» **PROBLEM DESCRIPTION**: Copied exactly and without pictures, the lines from the beginning of the entries through the one that holds "Иллюминационное, декоративное освещение" should form the entire reply.

▼▼▼

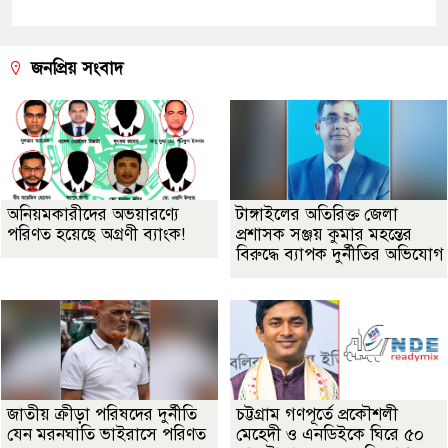
জনপ্রিয় সংবাদ
অনিয়মকারীদের অভয়ারণ্যে
টাঙ্গাইলের অতিরিক্ত জেলা
পরিণত হয়েছে অগ্রণী ব্যাংক!
প্রশাসক সঞ্জয় কুমার মহন্তের
বিরুদ্ধে ব্যাপক দুর্নীতির অভিযোগ
জাতীয় ক্রীড়া পরিষদের দুর্নীতি
চট্টগ্রাম গণপূর্তে প্রকৌশলী
যেন মরনঘাতি ভাইরাসে পরিণত
মেহেদী ও এনডিইকে ঘিরে ৫০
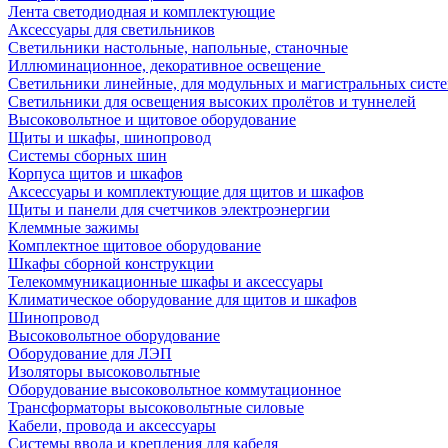
Лента светодиодная и комплектующие
Аксессуары для светильников
Светильники настольные, напольные, станочные
Иллюминационное, декоративное освещение
Светильники линейные, для модульных и магистральных сист
Светильники для освещения высоких пролётов и туннелей
Высоковольтное и щитовое оборудование
Щиты и шкафы, шинопровод
Системы сборных шин
Корпуса щитов и шкафов
Аксессуары и комплектующие для щитов и шкафов
Щиты и панели для счетчиков электроэнергии
Клеммные зажимы
Комплектное щитовое оборудование
Шкафы сборной конструкции
Телекоммуникационные шкафы и аксессуары
Климатическое оборудование для щитов и шкафов
Шинопровод
Высоковольтное оборудование
Оборудование для ЛЭП
Изоляторы высоковольтные
Оборудование высоковольтное коммутационное
Трансформаторы высоковольтные силовые
Кабели, провода и аксессуары
Системы ввода и крепления для кабеля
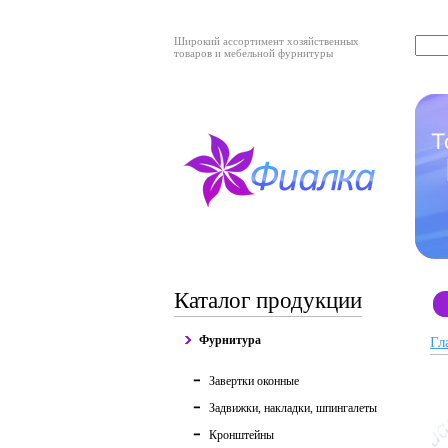
Широкий ассортимент хозяйственных
товаров и мебельной фурнитуры
Каталог продукции
Фурнитура
Гл
Завертки оконные
Задвижки, накладки, шпингалеты
Кронштейны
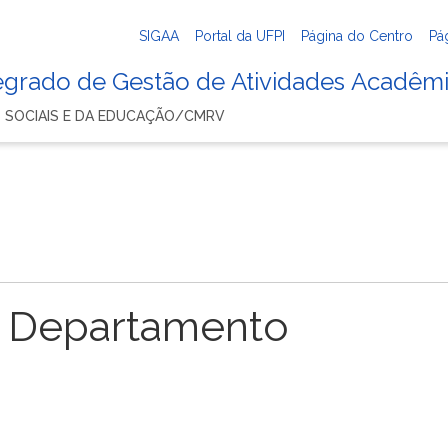
SIGAA
Portal da UFPI
Página do Centro
Pá
tegrado de Gestão de Atividades Acadêm
 SOCIAIS E DA EDUCAÇÃO/CMRV
 Departamento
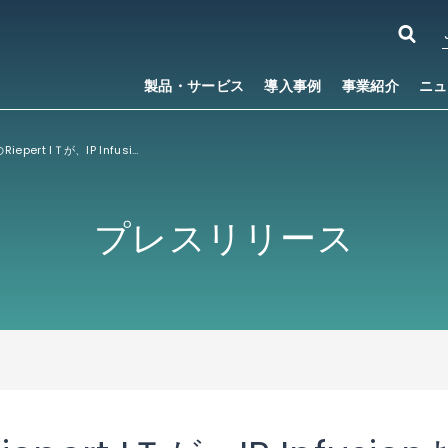
製品・サービス
導入事例
事業紹介
ニュ
オーストリアのRiepert IＴが、IP InfusionおよびEPS Globalの支援により、ネットワークをアップデート
プレスリリース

▲▲▲

» **FINISHED TASK**:
জনপ্রিয় সংবাদ
অনিয়মকারীদের অভয়ারণ্যে
টাঙ্গাইলের অতিরিক্ত জেলা
পরিণত হয়েছে অগ্রণী ব্যাংক!
প্রশাসক সঞ্জয় কুমার মহন্তের
বিরুদ্ধে ব্যাপক দুর্নীতির অভিযোগ
জাতীয় ক্রীড়া পরিষদের দুর্নীতি
চট্টগ্রাম গণপূর্তে প্রকৌশলী
যেন মরনঘাতি ভাইরাসে পরিণত
মেহেদী ও এনডিইকে ঘিরে ৫০
Лента светодиодная и комплектующие
Аксессуары для светильников
Светильники настольные, напольные, станочные
Иллюминационное, декоративное освещение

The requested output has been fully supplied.